VOTING Someone must pay for a process
The OBSERVER’s View
It is easy for some to read about the concerns of county Legislator Terry Niebel, R-Sheridan, regarding mail-in voting and automatically assume Niebel’s concerns are political in nature.
In neighboring Pennsylvania a political fight is forming after President Donald Trump filed a lawsuit over the handling of mail-in ballots during the recent presidential primary. That lawsuit reflects issues many Republicans have long argued that mail-in voting favors Democrats, prompting the GOP to fight mail-in ballots at every turn. There are also very real concerns about the security of ballots and people who are sent multiple ballots for people who have moved.

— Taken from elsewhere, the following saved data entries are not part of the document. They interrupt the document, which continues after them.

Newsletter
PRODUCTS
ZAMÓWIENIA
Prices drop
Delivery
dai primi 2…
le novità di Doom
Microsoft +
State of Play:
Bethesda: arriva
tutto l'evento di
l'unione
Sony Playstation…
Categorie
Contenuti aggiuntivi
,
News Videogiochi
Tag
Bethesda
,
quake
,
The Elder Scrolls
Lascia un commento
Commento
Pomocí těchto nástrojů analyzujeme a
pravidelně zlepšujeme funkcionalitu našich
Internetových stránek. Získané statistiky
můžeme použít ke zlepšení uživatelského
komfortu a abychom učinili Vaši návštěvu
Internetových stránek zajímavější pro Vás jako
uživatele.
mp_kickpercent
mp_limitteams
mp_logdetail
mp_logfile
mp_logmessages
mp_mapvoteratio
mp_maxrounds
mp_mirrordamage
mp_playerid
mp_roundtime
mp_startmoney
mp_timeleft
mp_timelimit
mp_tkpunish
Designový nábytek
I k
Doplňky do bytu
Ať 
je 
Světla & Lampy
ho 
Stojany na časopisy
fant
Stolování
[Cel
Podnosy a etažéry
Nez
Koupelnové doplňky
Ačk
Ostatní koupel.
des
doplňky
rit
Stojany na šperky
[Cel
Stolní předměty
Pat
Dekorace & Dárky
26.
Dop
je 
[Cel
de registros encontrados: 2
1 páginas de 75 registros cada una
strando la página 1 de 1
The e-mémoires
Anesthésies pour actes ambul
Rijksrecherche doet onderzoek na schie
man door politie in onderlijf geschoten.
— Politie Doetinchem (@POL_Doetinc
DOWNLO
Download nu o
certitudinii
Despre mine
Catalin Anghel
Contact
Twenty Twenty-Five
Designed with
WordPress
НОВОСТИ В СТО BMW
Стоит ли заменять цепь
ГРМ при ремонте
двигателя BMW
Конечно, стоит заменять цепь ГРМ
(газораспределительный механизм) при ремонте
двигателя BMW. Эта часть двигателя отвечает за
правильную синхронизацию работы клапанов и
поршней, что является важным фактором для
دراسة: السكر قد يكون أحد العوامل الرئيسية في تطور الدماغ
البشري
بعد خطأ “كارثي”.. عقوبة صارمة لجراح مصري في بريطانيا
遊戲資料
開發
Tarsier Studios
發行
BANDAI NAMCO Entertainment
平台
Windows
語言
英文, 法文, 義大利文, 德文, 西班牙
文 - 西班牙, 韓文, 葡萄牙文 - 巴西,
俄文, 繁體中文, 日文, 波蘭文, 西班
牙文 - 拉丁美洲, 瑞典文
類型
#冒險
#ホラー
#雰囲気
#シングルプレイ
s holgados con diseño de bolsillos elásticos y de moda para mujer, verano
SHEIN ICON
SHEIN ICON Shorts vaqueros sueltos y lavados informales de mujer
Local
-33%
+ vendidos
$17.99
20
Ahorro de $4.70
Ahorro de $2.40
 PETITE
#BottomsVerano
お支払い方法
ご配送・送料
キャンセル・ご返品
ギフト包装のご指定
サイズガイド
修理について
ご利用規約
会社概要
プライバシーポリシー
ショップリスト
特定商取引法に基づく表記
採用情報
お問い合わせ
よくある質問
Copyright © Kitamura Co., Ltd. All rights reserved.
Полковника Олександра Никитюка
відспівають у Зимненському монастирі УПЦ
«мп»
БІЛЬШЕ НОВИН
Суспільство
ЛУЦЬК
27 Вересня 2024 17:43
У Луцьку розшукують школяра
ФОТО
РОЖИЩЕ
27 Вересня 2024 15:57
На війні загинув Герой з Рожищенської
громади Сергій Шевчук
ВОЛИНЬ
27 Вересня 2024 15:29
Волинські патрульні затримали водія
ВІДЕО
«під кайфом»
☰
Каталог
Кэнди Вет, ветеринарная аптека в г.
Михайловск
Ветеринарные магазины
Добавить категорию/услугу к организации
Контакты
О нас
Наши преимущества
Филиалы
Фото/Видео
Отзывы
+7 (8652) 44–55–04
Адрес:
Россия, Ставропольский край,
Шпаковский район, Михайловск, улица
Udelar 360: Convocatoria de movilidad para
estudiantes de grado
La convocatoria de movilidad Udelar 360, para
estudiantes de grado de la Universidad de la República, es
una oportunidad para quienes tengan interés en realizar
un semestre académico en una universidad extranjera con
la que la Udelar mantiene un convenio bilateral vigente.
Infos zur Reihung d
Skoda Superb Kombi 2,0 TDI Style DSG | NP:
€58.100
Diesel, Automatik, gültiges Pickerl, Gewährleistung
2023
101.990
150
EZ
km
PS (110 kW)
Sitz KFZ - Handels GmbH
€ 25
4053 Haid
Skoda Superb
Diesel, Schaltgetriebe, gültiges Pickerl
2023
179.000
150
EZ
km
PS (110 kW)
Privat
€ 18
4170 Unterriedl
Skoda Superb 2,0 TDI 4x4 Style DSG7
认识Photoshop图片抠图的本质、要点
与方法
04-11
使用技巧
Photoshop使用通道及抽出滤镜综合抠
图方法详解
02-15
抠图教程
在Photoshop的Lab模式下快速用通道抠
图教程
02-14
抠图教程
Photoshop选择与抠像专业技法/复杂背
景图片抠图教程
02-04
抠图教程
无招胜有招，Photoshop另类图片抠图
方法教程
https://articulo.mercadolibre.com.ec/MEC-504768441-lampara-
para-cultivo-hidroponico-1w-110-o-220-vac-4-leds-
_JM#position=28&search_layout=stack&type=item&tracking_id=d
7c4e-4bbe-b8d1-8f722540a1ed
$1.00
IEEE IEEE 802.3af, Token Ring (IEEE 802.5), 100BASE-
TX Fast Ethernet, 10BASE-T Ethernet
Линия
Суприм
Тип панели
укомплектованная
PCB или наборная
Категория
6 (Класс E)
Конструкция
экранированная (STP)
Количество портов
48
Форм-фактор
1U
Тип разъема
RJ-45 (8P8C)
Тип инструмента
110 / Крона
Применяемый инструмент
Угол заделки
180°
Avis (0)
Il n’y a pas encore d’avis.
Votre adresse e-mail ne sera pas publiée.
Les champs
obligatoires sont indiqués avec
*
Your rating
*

But those weren’t Niebel’s concerns recently when the Sheridan legislator voiced support for in-person voting. Rather than Republican platitudes, Niebel is looking at the bottom line cost of holding an election in-person compared with the use of absentee ballots. Niebel’s concerns aren’t shared by Democrats in the state Legislature, who recently passed legislation (A.10203/S.8015) that would allow anyone who feels uncomfortable voting in person to use an absentee ballot. In Chautauqua County, in a worst-case scenario, sending ballots to each of the county’s 76,894 registered voters would cost $42,291.70 — money that the county Board of Elections could never have imagined might be necessary when elections officials were putting together their 2021 budget last year.
Assemblyman Andrew Goodell, R-Jamestown, and state Sen. George Borrello, R-Sunset Bay, both voted against the legislation, with Goodell saying on the Assembly floor that use of absentee ballots should at least be limited to high-risk populations or be limited to the COVID-19 pandemic. The legislation contains no additional funding mechanism for counties, which makes it an unfunded mandate at a time when counties have no way to pay for them.
Once again, the state is writing checks that local taxpayers will have to pay. Expanding use of absentee ballots may make perfect sense in the midst of the COVID-19 pandemic, but Niebel and Goodell both raise good concerns that have gone unheeded by Democrats in Albany.
There’s no such thing as a free lunch. There’s no such thing as a free election either — someone will have to pay these increased costs.